Several of Iyer’s compositions on Compassion reference admired figures (such as anti-apartheid icon Archbishop Desmond Tutu in “Arch”) and painful events (with “Tempest,” “Maelstrom” and “Panegyric,” written for an event memorializing victims of the Covid-19 pandemic). “Ghostrumental,” “Where I Am” and “It Goes” originated in music for the ensemble project Ghosts Everywhere I Go, inspired by Chicago poet Eve L. Ewing; the balladic “It Goes” originally accompanied verses that envisioned the life that Emmett Till — infamously murdered in a racist incident at age 14 in 1955, in Mississippi — “could have had as an elder among us, enjoying the ordinary life that should have been his.” And for “Prelude: Orison,” another touching piece, Iyer explains that he borrowed its theme from one of his earlier compositions, “For My Father,” dedicated to “the most compassionate man I have ever known.”
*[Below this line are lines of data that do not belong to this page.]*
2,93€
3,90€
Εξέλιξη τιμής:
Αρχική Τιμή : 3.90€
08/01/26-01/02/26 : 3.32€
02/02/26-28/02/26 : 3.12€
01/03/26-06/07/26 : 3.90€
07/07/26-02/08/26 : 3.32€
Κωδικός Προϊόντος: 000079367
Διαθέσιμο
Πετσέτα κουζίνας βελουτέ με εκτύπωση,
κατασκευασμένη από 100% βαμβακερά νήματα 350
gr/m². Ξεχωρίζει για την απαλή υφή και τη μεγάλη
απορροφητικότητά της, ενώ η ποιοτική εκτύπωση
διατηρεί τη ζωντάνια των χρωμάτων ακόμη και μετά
In his booklet essay, Iyer reflects further on that title of Compassion: “The unease I experience making art in times of suffering never goes away, nor should it; that tension shapes the creative process at every stage. Its counterpart, the response to its call, is the rejuvenating feeling of making music with, for and among people. I am endlessly inspired by Tyshawn and Linda… We developed this music on stage, out in the world, in spaces of community and encounter.”